Axioms for the quadrant#

This material is not needed in the theorem below and so should be deleted.

We next write down four sentences in our signature which are true in the quadrant. Here they are in English and as first-order sentences $\phi_1$, $\ldots$, $\phi_4$:

$n$ and $e$ are one-to-one: $(\forall x)(\forall y) (n(x) = n(y)\to x = y)$, and similarly for $e$.
$n$ and $e$ commute: $(\forall x)(n(e(x)) = e(n(x)))$.
$0$ is not in the image of $n$, and $0$ is not in the image of $e$: $(\forall x)\neg (n(x) = 0)$, and similarly for $e$.
For all $x$, if $x$ is not in the image of $n$, then $e(x)$ also is not in the image of $n$.

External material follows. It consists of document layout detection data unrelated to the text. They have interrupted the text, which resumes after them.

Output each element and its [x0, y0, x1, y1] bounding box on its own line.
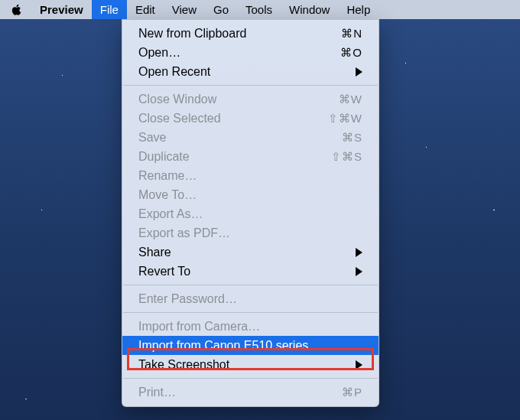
menu-tools[interactable]: Tools [237, 0, 281, 19]
menuitem-import-from-camera: Import from Camera… [122, 317, 379, 336]
menuitem-label: Revert To [138, 265, 356, 278]
menuitem-shortcut: ⌘S [342, 131, 362, 145]
menuitem-shortcut: ⇧⌘W [328, 112, 362, 125]
menuitem-label: Export as PDF… [138, 226, 362, 240]
menuitem-import-from-scanner[interactable]: Import from Canon E510 series… [122, 336, 379, 355]
menuitem-save: Save ⌘S [122, 128, 379, 147]
menuitem-move-to: Move To… [122, 185, 379, 204]
menu-file[interactable]: File [92, 0, 127, 19]
menuitem-revert-to[interactable]: Revert To [122, 262, 379, 281]
menuitem-label: Move To… [138, 188, 362, 202]
menuitem-enter-password: Enter Password… [122, 289, 379, 308]
menuitem-label: Take Screenshot [138, 358, 356, 372]
menuitem-label: Open Recent [138, 65, 356, 79]
menu-separator [123, 285, 378, 285]
menu-separator [123, 312, 378, 313]
menuitem-label: Close Window [138, 93, 339, 106]
menu-window[interactable]: Window [281, 0, 338, 19]
menuitem-share[interactable]: Share [122, 243, 379, 262]
menuitem-export-as: Export As… [122, 204, 379, 223]
menuitem-open[interactable]: Open… ⌘O [122, 43, 379, 62]
apple-menu-icon[interactable] [11, 4, 31, 16]
menuitem-label: Close Selected [138, 112, 328, 125]
menuitem-label: Save [138, 131, 342, 145]
menuitem-label: Share [138, 246, 356, 259]
menuitem-label: Open… [138, 46, 340, 60]
menuitem-export-as-pdf: Export as PDF… [122, 223, 379, 243]
menu-edit[interactable]: Edit [127, 0, 164, 19]
menuitem-label: Enter Password… [138, 292, 362, 306]
menuitem-label: Rename… [138, 169, 362, 183]
menu-go[interactable]: Go [205, 0, 237, 19]
menuitem-label: Export As… [138, 207, 362, 221]
menuitem-label: Print… [138, 386, 342, 399]
menuitem-label: Duplicate [138, 150, 331, 164]
menu-bar: Preview File Edit View Go Tools Window H… [0, 0, 520, 19]
menuitem-rename: Rename… [122, 166, 379, 185]
menuitem-open-recent[interactable]: Open Recent [122, 62, 379, 81]
menu-view[interactable]: View [164, 0, 205, 19]
chevron-right-icon [356, 267, 362, 276]
menuitem-shortcut: ⌘W [339, 93, 362, 106]
menu-app-name[interactable]: Preview [31, 0, 92, 19]
menuitem-label: New from Clipboard [138, 27, 341, 41]
menuitem-new-from-clipboard[interactable]: New from Clipboard ⌘N [122, 24, 379, 43]
menu-help[interactable]: Help [338, 0, 379, 19]
file-menu-dropdown: New from Clipboard ⌘N Open… ⌘O Open Rece… [122, 19, 379, 407]
menuitem-label: Import from Canon E510 series… [138, 339, 362, 353]
menuitem-label: Import from Camera… [138, 320, 362, 334]
menu-separator [123, 85, 378, 86]
menuitem-close-selected: Close Selected ⇧⌘W [122, 109, 379, 128]
chevron-right-icon [356, 360, 362, 370]
menuitem-shortcut: ⌘O [340, 46, 362, 60]
menuitem-close-window: Close Window ⌘W [122, 90, 379, 109]
menuitem-shortcut: ⌘P [342, 386, 362, 399]
menu-separator [123, 378, 378, 379]
chevron-right-icon [356, 67, 362, 77]
menuitem-print: Print… ⌘P [122, 383, 379, 402]
menuitem-take-screenshot[interactable]: Take Screenshot [122, 355, 379, 374]
menuitem-shortcut: ⌘N [341, 27, 362, 41]
chevron-right-icon [356, 248, 362, 257]
menuitem-shortcut: ⇧⌘S [331, 150, 362, 164]
menuitem-duplicate: Duplicate ⇧⌘S [122, 147, 379, 166]
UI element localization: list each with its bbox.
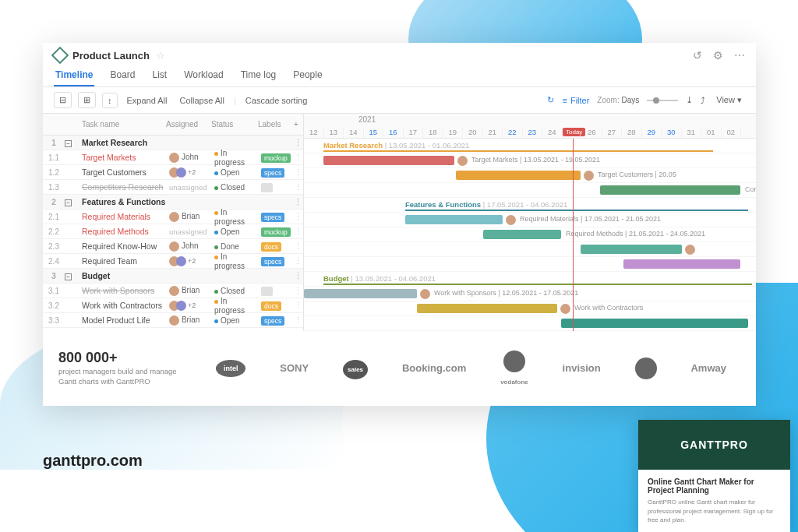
brand-logo-invision: invision xyxy=(563,362,601,374)
row-menu-icon[interactable]: ⋮ xyxy=(292,315,303,326)
col-status[interactable]: Status xyxy=(210,114,256,135)
collapse-icon[interactable]: − xyxy=(65,199,72,206)
brand-logo-salesforce: sales xyxy=(343,362,368,374)
row-menu-icon[interactable]: ⋮ xyxy=(292,241,303,252)
filter-button[interactable]: ≡ Filter xyxy=(562,96,589,105)
expand-all[interactable]: Expand All xyxy=(124,93,171,107)
chart-row: Market Research | 13.05.2021 - 01.06.202… xyxy=(304,139,756,153)
brand-logo-booking.com: Booking.com xyxy=(402,362,466,374)
day-29[interactable]: 29 xyxy=(642,128,662,138)
history-icon[interactable]: ↺ xyxy=(693,49,702,62)
day-19[interactable]: 19 xyxy=(443,128,464,138)
footer: 800 000+ project managers build and mana… xyxy=(43,331,756,406)
day-22[interactable]: 22 xyxy=(503,128,523,138)
day-16[interactable]: 16 xyxy=(383,128,404,138)
cascade-sorting[interactable]: Cascade sorting xyxy=(242,93,311,107)
chart-area[interactable]: Market Research | 13.05.2021 - 01.06.202… xyxy=(304,139,756,331)
share-icon[interactable]: ⤴ xyxy=(701,96,705,105)
tool-btn-1[interactable]: ⊟ xyxy=(54,92,72,108)
tabs: TimelineBoardListWorkloadTime logPeople xyxy=(43,65,756,87)
col-assigned[interactable]: Assigned xyxy=(164,114,210,135)
add-column-icon[interactable]: + xyxy=(289,114,303,135)
tool-btn-2[interactable]: ⊞ xyxy=(78,92,96,108)
tab-time-log[interactable]: Time log xyxy=(239,65,278,86)
day-27[interactable]: 27 xyxy=(602,128,623,138)
row-menu-icon[interactable]: ⋮ xyxy=(292,182,303,192)
collapse-icon[interactable]: − xyxy=(65,273,72,280)
chart-row: Features & Functions | 17.05.2021 - 04.0… xyxy=(304,198,756,213)
tab-people[interactable]: People xyxy=(291,65,323,86)
task-bar[interactable] xyxy=(483,230,561,239)
day-28[interactable]: 28 xyxy=(622,128,642,138)
day-17[interactable]: 17 xyxy=(404,128,424,138)
day-02[interactable]: 02 xyxy=(722,128,742,138)
row-menu-icon[interactable]: ⋮ xyxy=(292,271,303,281)
settings-icon[interactable]: ⚙ xyxy=(713,49,723,62)
day-12[interactable]: 12 xyxy=(304,128,324,138)
task-bar[interactable] xyxy=(405,215,503,224)
row-menu-icon[interactable]: ⋮ xyxy=(292,138,303,148)
task-bar[interactable] xyxy=(323,156,454,165)
row-menu-icon[interactable]: ⋮ xyxy=(292,301,303,311)
view-dropdown[interactable]: View ▾ xyxy=(713,93,745,107)
day-01[interactable]: 01 xyxy=(701,128,722,138)
day-15[interactable]: 15 xyxy=(364,128,384,138)
app-logo-icon xyxy=(51,47,69,65)
chart-row: Cor xyxy=(304,183,756,198)
row-menu-icon[interactable]: ⋮ xyxy=(292,212,303,222)
row-menu-icon[interactable]: ⋮ xyxy=(292,256,303,266)
promo-desc: GanttPRO online Gantt chart maker for pr… xyxy=(648,498,781,524)
row-menu-icon[interactable]: ⋮ xyxy=(292,197,303,207)
tab-list[interactable]: List xyxy=(151,65,169,86)
brand-logo-nasa xyxy=(635,358,657,379)
day-18[interactable]: 18 xyxy=(423,128,443,138)
day-24[interactable]: 24 xyxy=(542,128,563,138)
bar-label: Target Customers | 20.05 xyxy=(598,171,676,178)
today-line xyxy=(573,139,574,331)
row-menu-icon[interactable]: ⋮ xyxy=(292,286,303,296)
task-bar[interactable] xyxy=(456,171,581,180)
chart-row: Work with Contractors xyxy=(304,301,756,316)
bar-label: Work with Contractors xyxy=(574,304,643,312)
chart-row xyxy=(304,257,756,272)
task-bar[interactable] xyxy=(304,289,417,298)
row-menu-icon[interactable]: ⋮ xyxy=(292,153,303,163)
task-bar[interactable] xyxy=(623,259,740,269)
task-bar[interactable] xyxy=(581,245,682,254)
toolbar: ⊟ ⊞ ↕ Expand All Collapse All | Cascade … xyxy=(43,87,756,114)
bar-label: Work with Sponsors | 12.05.2021 - 17.05.… xyxy=(434,289,578,297)
day-13[interactable]: 13 xyxy=(324,128,344,138)
promo-title: Online Gantt Chart Maker for Project Pla… xyxy=(648,477,781,495)
today-badge: Today xyxy=(563,128,585,136)
day-30[interactable]: 30 xyxy=(662,128,682,138)
header: Product Launch ☆ ↺ ⚙ ⋯ xyxy=(43,43,756,65)
tab-board[interactable]: Board xyxy=(108,65,136,86)
day-23[interactable]: 23 xyxy=(523,128,543,138)
more-icon[interactable]: ⋯ xyxy=(734,49,745,62)
day-31[interactable]: 31 xyxy=(682,128,702,138)
refresh-icon[interactable]: ↻ xyxy=(547,95,554,105)
day-14[interactable]: 14 xyxy=(344,128,364,138)
brand-logo-amway: Amway xyxy=(690,362,726,374)
tab-workload[interactable]: Workload xyxy=(182,65,224,86)
task-bar[interactable] xyxy=(561,319,748,328)
day-20[interactable]: 20 xyxy=(463,128,483,138)
collapse-icon[interactable]: − xyxy=(65,140,72,147)
row-menu-icon[interactable]: ⋮ xyxy=(292,227,303,237)
day-21[interactable]: 21 xyxy=(483,128,503,138)
chart-row xyxy=(304,316,756,331)
row-menu-icon[interactable]: ⋮ xyxy=(292,167,303,178)
task-row[interactable]: 3.3Model Product Life BrianOpenspecs⋮ xyxy=(43,313,303,328)
tab-timeline[interactable]: Timeline xyxy=(54,65,94,86)
brand-logo-intel: intel xyxy=(216,360,246,377)
collapse-all[interactable]: Collapse All xyxy=(176,93,227,107)
col-labels[interactable]: Labels xyxy=(256,114,289,135)
bar-label: Required Materials | 17.05.2021 - 21.05.… xyxy=(520,215,661,223)
tool-btn-3[interactable]: ↕ xyxy=(102,93,118,108)
export-icon[interactable]: ⤓ xyxy=(686,95,693,105)
date-header: 2021 12131415161718192021222324252627282… xyxy=(304,114,756,139)
chart-row: Work with Sponsors | 12.05.2021 - 17.05.… xyxy=(304,287,756,301)
task-bar[interactable] xyxy=(417,304,557,313)
star-icon[interactable]: ☆ xyxy=(156,50,165,62)
task-bar[interactable] xyxy=(600,185,740,195)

Let $\phi_{quad}$ be $\phi_1 \wedge \phi_2 \wedge \phi_3 \wedge \phi_4$.

Exercise 95

Write out $\phi_4$ in first-order logic.

Lemma 12

$\mathcal{G}\models \phi_{quad}$. If $\mathcal{M}$ is any model of $\phi_{quad}$, then the reachable submodel of $\mathcal{M}$ is isomorphic to the quadrant.

Proof. It is clear that $\mathcal{G}\models \phi_{quad}$. We turn to the second assertion.

Let $\mathcal{M}$ satisfy $\phi_{quad}$. Observe that the every point in $M$ of the form $n^i e^j(0)$ belongs to the reachable submodel $\mathcal{M}_{reach}$. Going the other way, we check by induction on a term $t$ without variables that $t$ is of this form for some $i$ and $j$, and (critically) that $i$ and $j$ are unique. For this, note that $0 = n^0 e^0(0)$. If $t$ is the (interpretation of the) term $n^i e^j(0)$, then $n(t)$ is $n^{i+1} e^j(0)$, and $e(t)$ is $n^{i} e^{j+1}(0)$. For the uniqueness part, suppose that $i$, $j$, $k$, and $\ell$ are natural numbers and

\[ n^{i} e^{j}(0) = n^{k} e^{\ell}(0) \]

We show that $i =k$ and $j = \ell$. Since $n$ and $e$ are one-to-one, either $i$ or $k$ is $0$, and similarly for $j$ and $\ell$. There are a few cases at this point. If both $i$ and $k$ are $0$, and also both $j$ and $\ell$ are $0$, then obviously $i =k$ and $j = \ell$. Without loss of generality, we may assume that $i > 0$. If $i > k$, then $n^{i -k} e^j(0) = e^{\ell}(0)$. This means that $e^{\ell}(0)$ is of the form $n(u)$ for some term $u$. So we contradict the fact that $0$ is not in the image of $n$. Similarly, we get a contradiction when $i< k$. We thus have $i = k$. We have $n^{i} e^{j}(0) = n^{i} e^{\ell}(0)$. Since $n$ is one-to-one, we have $e^{j}(0) = e^{\ell}(0)$. Exactly as above we get contradictions when $j > \ell$ and when $j < \ell$. So we have the case $j = \ell$. But then we have the desired conclusion: $i =k$ and $j = \ell$.

Let $f: G \to M$ be

\[ f(i,j) = n^i e^j(0). \]

From what we said above, $f$ is a one-to-one function from the quadrant onto the reachable submodel $\mathcal{M}_{reach}$ of $\mathcal{M}$. It is easy to check that $f$ preserves the interpretations of the function symbols, and thus it is an isomorphism $f: \mathcal{G} \cong \mathcal{M}_{reach}$.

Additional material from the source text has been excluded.